You may find it helpful to take long, slow breaths. Because stress causes people to take shorter, shallower breaths, adjusting how you breathe may make you feel less anxious. You may convey the word to your nervous system that you are safe by breathing in a slow and even manner. This will assist your body in the beginning to regulate itself.

Take a breath in via your nose, and then let it out of your mouth. If you want to be sure that you are taking deep breaths, try counting to 10 or placing your palm on your tummy as you breathe.

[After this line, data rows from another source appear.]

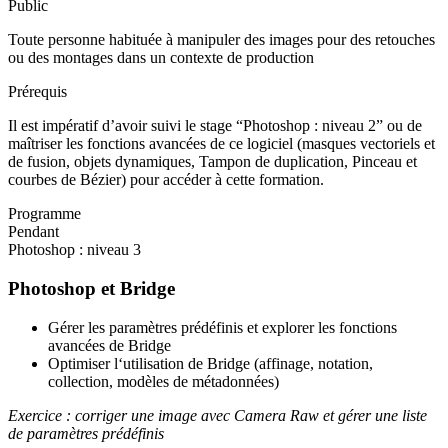
Public
Toute personne habituée à manipuler des images pour des retouches
ou des montages dans un contexte de production
Prérequis
Il est impératif d’avoir suivi le stage “Photoshop : niveau 2” ou de
maîtriser les fonctions avancées de ce logiciel (masques vectoriels et
de fusion, objets dynamiques, Tampon de duplication, Pinceau et
courbes de Bézier) pour accéder à cette formation.
Programme
Pendant
Photoshop : niveau 3
Photoshop et Bridge
Gérer les paramètres prédéfinis et explorer les fonctions
avancées de Bridge
Optimiser l‘utilisation de Bridge (affinage, notation,
collection, modèles de métadonnées)
Exercice : corriger une image avec Camera Raw et gérer une liste
de paramètres prédéfinis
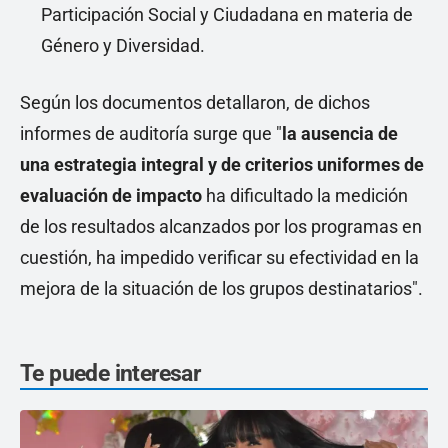
Participación Social y Ciudadana en materia de
Género y Diversidad.
Según los documentos detallaron, de dichos
informes de auditoría surge que "
la ausencia de
una estrategia integral y de criterios uniformes de
evaluación de impacto
ha dificultado la medición
de los resultados alcanzados por los programas en
cuestión, ha impedido verificar su efectividad en la
mejora de la situación de los grupos destinatarios".
Te puede interesar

It should be no surprise that parents who report having a kid who cries a lot also tend to report being worn out by the experience. Most of the time, a single restful night of sleep is not enough to alleviate this weariness.

If you feel overwhelmed, unhappy, depressed, or unable to care for your infant, you must discuss these emotions with a health care practitioner, either the one who cares for your baby or the one who cares for you. Help for new parents is both needed and deserved.


Remember that your infant loves you but is going through a challenging moment. There are instances when we have no idea why your baby won’t stop crying. This fussiness, however, is not an indication of how your baby feels about you at all!

Your infant loves you and is providing the highest level of care she can at this time. Therefore, it is essential that you take breaks when you can, that you ask for assistance when you need it, and that you talk with your healthcare professional if you are concerned about your baby’s fussiness.